US Oil Production Changes The Whole Game

Mitt Romney referenced some of this in the debates last fall, most of the amigos probabaly missed that part since they just wanted to hate the guy.

 

http://openchannel.nbcnews.com/_news/2013/04/01/17519026-how-the-us-oil-gas-boom-could-shake-up-glob...

7 Replies

Re: US Oil Production Changes The Whole Game

After US oil production peaked in 1970 there was a modest bump from the trans alaske pipeline in the mid-80s but production never exceeded the 1970 peak and soon began to fall again.

 

We're getting another decent bump but also unlikely to toip the 1885 secondary peak.  The greater change in the balance sheet is from lower demand- somehting you'd expect whrn you quadruple the price of something.

 

The higher production level is a nice thing but not likely a game changer at all.

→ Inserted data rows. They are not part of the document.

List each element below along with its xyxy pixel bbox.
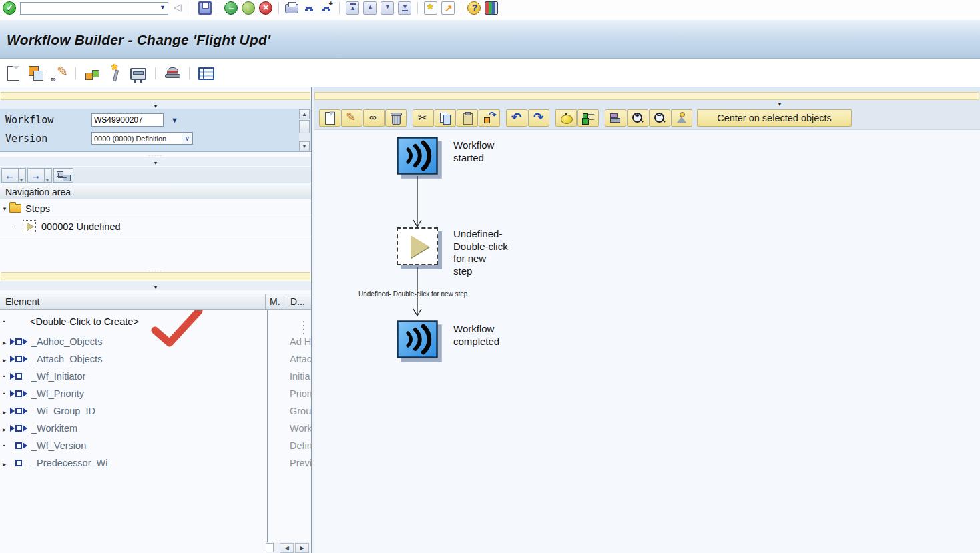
collapse-triangle-icon[interactable]: ▼	[777, 101, 782, 107]
back-history-icon[interactable]	[19, 168, 26, 183]
hide-command-icon[interactable]	[172, 1, 186, 15]
diagram-copy-object-button[interactable]	[479, 109, 500, 127]
copy-workflow-icon[interactable]	[28, 65, 44, 81]
element-row[interactable]: _Wf_Priority Priori	[0, 385, 311, 402]
diagram-watchpoints-button[interactable]	[577, 109, 599, 127]
test-icon[interactable]	[130, 68, 146, 80]
basic-data-icon[interactable]	[164, 65, 180, 81]
element-name[interactable]: _Adhoc_Objects	[31, 336, 102, 347]
table-horizontal-scrollbar[interactable]: ◀ ▶	[266, 542, 310, 553]
column-element[interactable]: Element	[5, 296, 39, 307]
expander-icon[interactable]	[0, 406, 9, 416]
tree-item-label[interactable]: 000002 Undefined	[41, 221, 121, 232]
save-icon[interactable]	[198, 1, 212, 15]
scroll-thumb[interactable]	[299, 120, 310, 133]
workflow-dropdown-icon[interactable]: ▼	[171, 116, 178, 124]
expander-icon[interactable]	[0, 458, 9, 468]
element-row[interactable]: _Wf_Version Defin	[0, 437, 311, 454]
scroll-thumb[interactable]	[266, 543, 274, 552]
cancel-icon[interactable]	[259, 1, 272, 15]
scroll-left-icon[interactable]: ◀	[280, 543, 294, 553]
column-divider[interactable]	[286, 294, 286, 309]
diagram-zoom-out-button[interactable]	[649, 109, 670, 127]
diagram-net-structure-button[interactable]	[605, 109, 626, 127]
create-shortcut-icon[interactable]	[441, 1, 455, 15]
next-page-icon[interactable]	[381, 1, 394, 15]
diagram-copy-button[interactable]	[435, 109, 456, 127]
navigation-tray-collapse-icon[interactable]	[0, 157, 311, 166]
help-icon[interactable]	[467, 1, 481, 15]
forward-history-icon[interactable]	[45, 168, 52, 183]
element-row[interactable]: _Attach_Objects Attac	[0, 350, 311, 368]
diagram-cut-button[interactable]	[413, 109, 434, 127]
expander-icon[interactable]	[0, 423, 9, 434]
command-dropdown-icon[interactable]	[158, 1, 168, 15]
workflow-list-icon[interactable]	[198, 67, 214, 80]
column-divider[interactable]	[265, 294, 266, 309]
back-step-button[interactable]	[1, 168, 19, 183]
diagram-delete-button[interactable]	[385, 109, 407, 127]
element-name[interactable]: <Double-Click to Create>	[9, 316, 139, 327]
undefined-step-icon[interactable]	[23, 220, 36, 233]
diagram-new-button[interactable]	[319, 109, 340, 127]
expander-icon[interactable]	[0, 354, 9, 364]
collapse-triangle-icon[interactable]: ▾	[0, 205, 9, 212]
first-page-icon[interactable]	[346, 1, 359, 15]
element-row[interactable]: _Wi_Group_ID Grou	[0, 402, 311, 420]
workflow-started-node-icon[interactable]	[397, 137, 438, 175]
form-vertical-scrollbar[interactable]: ▲ ▼	[299, 109, 310, 151]
workflow-tray-header[interactable]	[1, 92, 310, 100]
element-row[interactable]: _Workitem Work	[0, 420, 311, 437]
center-on-selected-button[interactable]: Center on selected objects	[697, 109, 852, 127]
element-name[interactable]: _Workitem	[31, 423, 77, 434]
workflow-completed-node-icon[interactable]	[397, 320, 438, 358]
expander-icon[interactable]	[0, 336, 9, 347]
undefined-step-node[interactable]	[397, 227, 438, 265]
customize-layout-icon[interactable]	[485, 1, 498, 15]
where-used-icon[interactable]	[85, 65, 101, 81]
column-m[interactable]: M.	[270, 296, 280, 307]
tree-item-steps[interactable]: ▾ Steps	[0, 200, 311, 217]
diagram-edit-button[interactable]	[341, 109, 362, 127]
tree-item-label[interactable]: Steps	[25, 203, 50, 214]
diagram-paste-button[interactable]	[457, 109, 478, 127]
element-name[interactable]: _Attach_Objects	[31, 354, 102, 364]
version-select[interactable]: 0000 (0000) Definition ∨	[91, 132, 193, 145]
element-row[interactable]: _Adhoc_Objects Ad H	[0, 333, 311, 350]
drag-handle-dots[interactable]	[302, 320, 306, 337]
diagram-redo-button[interactable]	[528, 109, 549, 127]
scroll-up-icon[interactable]: ▲	[299, 109, 310, 119]
tree-item-undefined-step[interactable]: · 000002 Undefined	[0, 218, 311, 235]
diagram-canvas[interactable]: Workflow started Undefined- Double-click…	[314, 129, 980, 553]
element-row[interactable]: _Predecessor_Wi Previ	[0, 454, 311, 472]
exit-icon[interactable]	[242, 1, 255, 15]
workflow-tray-collapse-icon[interactable]	[0, 100, 311, 109]
element-tray-collapse-icon[interactable]	[0, 281, 311, 290]
diagram-person-view-button[interactable]	[671, 109, 692, 127]
find-next-icon[interactable]	[320, 1, 333, 15]
last-page-icon[interactable]	[398, 1, 411, 15]
scroll-down-icon[interactable]: ▼	[299, 141, 310, 151]
workflow-id-input[interactable]	[91, 113, 164, 127]
new-session-icon[interactable]	[424, 1, 437, 15]
diagram-zoom-in-button[interactable]	[627, 109, 648, 127]
element-name[interactable]: _Wi_Group_ID	[31, 406, 95, 416]
enter-icon[interactable]	[3, 1, 16, 15]
display-change-icon[interactable]	[51, 65, 67, 81]
element-row[interactable]: _Wf_Initiator Initia	[0, 368, 311, 385]
element-name[interactable]: _Wf_Version	[31, 440, 86, 451]
diagram-undo-button[interactable]	[506, 109, 527, 127]
step-history-icon[interactable]	[53, 168, 73, 183]
element-name[interactable]: _Predecessor_Wi	[31, 458, 107, 468]
previous-page-icon[interactable]	[363, 1, 377, 15]
diagram-breakpoint-button[interactable]	[555, 109, 577, 127]
activate-icon[interactable]	[107, 65, 124, 81]
print-icon[interactable]	[285, 4, 298, 13]
element-row-create[interactable]: <Double-Click to Create>	[0, 313, 311, 330]
diagram-display-button[interactable]	[363, 109, 385, 127]
find-icon[interactable]	[302, 1, 316, 15]
forward-step-button[interactable]	[27, 168, 45, 183]
diagram-tray-header[interactable]	[314, 92, 979, 100]
create-workflow-icon[interactable]	[7, 66, 19, 81]
element-name[interactable]: _Wf_Priority	[31, 388, 84, 399]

Re: US Oil Production Changes The Whole Game

The piece you linked was posted at the theoildrum.com as well. Here is another article posted there.

 

http://www.theoildrum.com/node/9901

 

Senior Advisor

Re: US Oil Production Changes The Whole Game


@hardnox604008 wrote:

After US oil production peaked in 1970 there was a modest bump from the trans alaske pipeline in the mid-80s but production never exceeded the 1970 peak and soon began to fall again.

 

We're getting another decent bump but also unlikely to toip the 1885 secondary peak.  The greater change in the balance sheet is from lower demand- somehting you'd expect whrn you quadruple the price of something.

 

The higher production level is a nice thing but not likely a game changer at all.

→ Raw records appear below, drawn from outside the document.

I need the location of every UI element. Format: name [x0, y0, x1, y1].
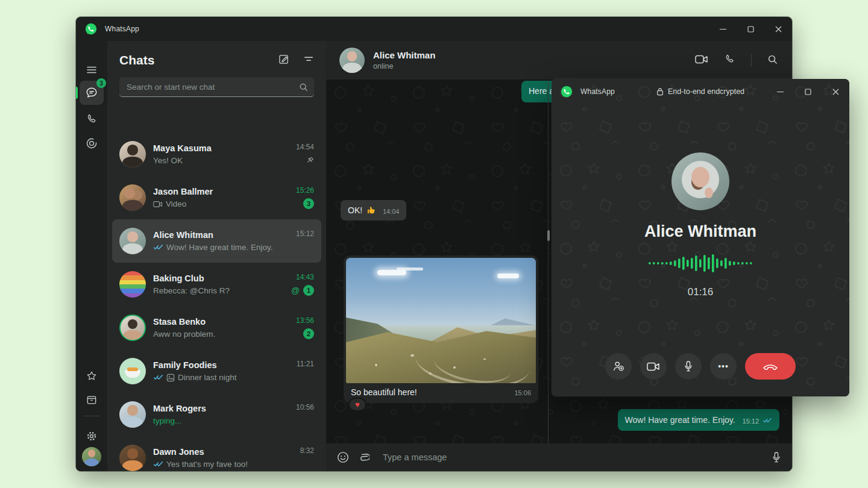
sidebar-item-settings[interactable]	[80, 424, 104, 448]
call-titlebar[interactable]: WhatsApp End-to-end endcrypted	[552, 79, 849, 104]
sidebar-item-archived[interactable]	[80, 388, 104, 412]
read-ticks-icon	[153, 374, 163, 381]
message-composer[interactable]	[326, 443, 792, 471]
sidebar-item-calls[interactable]	[80, 107, 104, 131]
chat-preview: Aww no problem.	[153, 330, 215, 339]
attach-button[interactable]	[359, 451, 370, 463]
chat-item-baking-club[interactable]: Baking Club Rebecca: @Chris R? 14:43 @ 1	[112, 263, 321, 306]
call-window-title: WhatsApp	[580, 87, 615, 96]
peer-name: Alice Whitman	[373, 50, 695, 60]
voice-record-button[interactable]	[772, 451, 781, 463]
profile-avatar[interactable]	[82, 447, 101, 466]
avatar	[119, 401, 146, 428]
chat-item-maya-kasuma[interactable]: Maya Kasuma Yes! OK 14:54	[112, 133, 321, 176]
chat-preview: Dinner last night	[178, 373, 237, 382]
photo-caption: So beautiful here!	[351, 387, 514, 398]
phone-icon	[86, 113, 98, 125]
chat-preview-typing: typing...	[153, 416, 181, 425]
whatsapp-logo-icon	[84, 22, 98, 36]
sidebar-item-starred[interactable]	[80, 364, 104, 388]
add-participant-button[interactable]	[605, 353, 632, 380]
lock-icon	[656, 87, 664, 96]
chat-name: Baking Club	[153, 274, 286, 283]
voice-call-button[interactable]	[724, 54, 735, 67]
end-call-button[interactable]	[745, 353, 796, 380]
scrollbar-track[interactable]	[548, 80, 549, 443]
minimize-button[interactable]	[709, 17, 737, 41]
message-time: 14:04	[383, 208, 400, 215]
microphone-icon	[684, 360, 693, 372]
chat-name: Stasa Benko	[153, 317, 291, 327]
scrollbar-thumb[interactable]	[547, 230, 550, 241]
heart-reaction[interactable]: ♥	[348, 398, 366, 411]
photo-cloud	[497, 274, 519, 278]
filter-chats-button[interactable]	[303, 54, 314, 67]
whatsapp-call-window: WhatsApp End-to-end endcrypted Alice Whi…	[552, 79, 849, 396]
avatar	[119, 184, 146, 211]
chats-panel: Chats Maya Kasuma Yes! OK	[107, 41, 326, 471]
avatar	[119, 314, 146, 341]
call-controls: •••	[605, 353, 796, 380]
toggle-video-button[interactable]	[640, 353, 667, 380]
video-call-icon	[153, 201, 163, 208]
chat-time: 10:56	[296, 403, 314, 411]
unread-badge: 2	[303, 328, 314, 339]
video-camera-icon	[647, 362, 660, 371]
photo-thumbnail[interactable]	[346, 258, 536, 383]
gear-icon	[86, 430, 98, 442]
call-minimize-button[interactable]	[766, 79, 794, 104]
search-in-chat-button[interactable]	[767, 54, 778, 67]
chat-item-stasa-benko[interactable]: Stasa Benko Aww no problem. 13:56 2	[112, 306, 321, 349]
call-close-button[interactable]	[822, 79, 849, 104]
message-time: 15:12	[743, 418, 760, 425]
chat-preview: Wow! Have great time. Enjoy.	[166, 243, 273, 252]
new-chat-button[interactable]	[278, 53, 290, 67]
chat-item-jason-ballmer[interactable]: Jason Ballmer Video 15:26 3	[112, 176, 321, 219]
filter-icon	[303, 54, 314, 64]
chat-name: Maya Kasuma	[153, 143, 291, 153]
avatar	[119, 358, 146, 384]
outgoing-message-wow[interactable]: Wow! Have great time. Enjoy. 15:12	[618, 409, 779, 431]
chat-search-input[interactable]	[127, 83, 299, 92]
chat-name: Jason Ballmer	[153, 187, 291, 196]
callee-name: Alice Whitman	[552, 222, 849, 241]
chat-item-family-foodies[interactable]: Family Foodies Dinner last night 11:21	[112, 349, 321, 393]
new-chat-icon	[278, 53, 290, 65]
read-ticks-icon	[153, 244, 163, 251]
chat-time: 15:12	[296, 230, 314, 238]
more-options-button[interactable]: •••	[710, 353, 737, 380]
video-call-button[interactable]	[695, 55, 708, 66]
message-input[interactable]	[383, 452, 762, 462]
conversation-header[interactable]: Alice Whitman online	[326, 41, 792, 80]
message-time: 15:06	[514, 389, 531, 397]
chat-name: Family Foodies	[153, 360, 292, 370]
thumbs-up-emoji	[366, 205, 376, 214]
sidebar-divider	[83, 416, 100, 416]
chat-item-dawn-jones[interactable]: Dawn Jones Yes that's my fave too! 8:32	[112, 436, 321, 471]
maximize-button[interactable]	[737, 17, 764, 41]
chat-time: 14:43	[296, 273, 314, 281]
avatar	[119, 141, 146, 167]
close-button[interactable]	[764, 17, 792, 41]
toggle-mic-button[interactable]	[675, 353, 702, 380]
chat-search-bar[interactable]	[119, 77, 314, 97]
call-maximize-button[interactable]	[794, 79, 822, 104]
chats-unread-badge: 3	[96, 78, 106, 88]
hamburger-icon	[86, 64, 98, 76]
message-text: Wow! Have great time. Enjoy.	[625, 415, 735, 425]
incoming-message-ok[interactable]: OK! 14:04	[341, 200, 406, 221]
incoming-photo-message[interactable]: So beautiful here! 15:06	[344, 255, 538, 403]
chat-list: Maya Kasuma Yes! OK 14:54 Jason Ballmer	[107, 133, 326, 471]
peer-status: online	[373, 62, 695, 70]
emoji-button[interactable]	[337, 451, 349, 463]
peer-avatar[interactable]	[339, 48, 365, 73]
chat-item-alice-whitman[interactable]: Alice Whitman Wow! Have great time. Enjo…	[112, 219, 321, 263]
sidebar-item-chats[interactable]: 3	[80, 81, 104, 105]
chat-preview: Rebecca: @Chris R?	[153, 286, 230, 295]
voice-waveform	[647, 252, 754, 274]
chat-item-mark-rogers[interactable]: Mark Rogers typing... 10:56	[112, 393, 321, 436]
header-divider	[751, 54, 752, 67]
main-titlebar[interactable]: WhatsApp	[76, 17, 792, 41]
sidebar-item-status[interactable]	[80, 131, 104, 155]
message-text: OK!	[348, 205, 362, 215]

Or when you replace it with ethanol.

Veteran Advisor

Re: US Oil Production Changes The Whole Game

Is that like you hating Obama????
Senior Contributor

Re: obalmo will try and stop it

if it hurts his muslim brethren

Veteran Advisor

Re: obalmo will try andd stop it

Re: US Oil Production Changes The Whole Game

Yes, you could objectively say that ethanol has probably ruduced US oil consumption by about 3%.

 

Of course if it was such a great deal it wouldn't have been necessary to build up the elaborate set of lies about the cellulosic future in order to sell it.  Those lies did provide cover for a number of Bush Solyndras, though, like Range Energy.

 

An aside, to me the ethanol deal stands as an example of how and why we really are screwed.  There are a great many public policy debates where I can't claim any greater level of expertise than any other average Joe. In this one I can, at least in regards to corn, both on an agronomic level and a US and global grain econoomics. I don't have the greatest academic credentials on the matter but if you combine the two disciplines I am ahead of 99.999% of people on this topic (which still leaves a few hundred, or thousand, who know as much or more).

 

Anyway, in the "testimony" before the ethanol legislation was railroaded through there were assertions about the enhanced yield trend from improved genetics and why the 15 bgy by 2013 goal was no big deal.

 

Those of us who know something about this stuff questioned that on a couple of different levels- first, genetic improvements tend to be seen in leaps, not in continuous extrapolated upward trendlines.  Second, if yield doesn't advance fery sharply then you're left to get that production from marginal acres, COC acres etc. and the yield goal gets even tougher to meet.

 

There is more, like a very simple example of how statisitics lie in that a trendline does not approximate cululative production if even one year in a series falls substantially below trend (2012).

 

Time has proven us 100% right on the matter- we have enough data points to say that with no reservations. But it matters not in the least for legislation that now has built a regional and iindividual constituency. 

 

If I've said it once I've said it a thousand times, we could have done the 9 bgy that it touk to replace MTBE with much less dislocation and it still would have been a huge deal for agriculture anyway. But what happened is that the lobbyists handed the staffers a number, who handed it to their bosses and it got rubber stamped.

 

Takeaway, even a modest bit of complexity provides enough cover for anybody with the political pull to get whatever they want whether it represents good and wise public policy or not.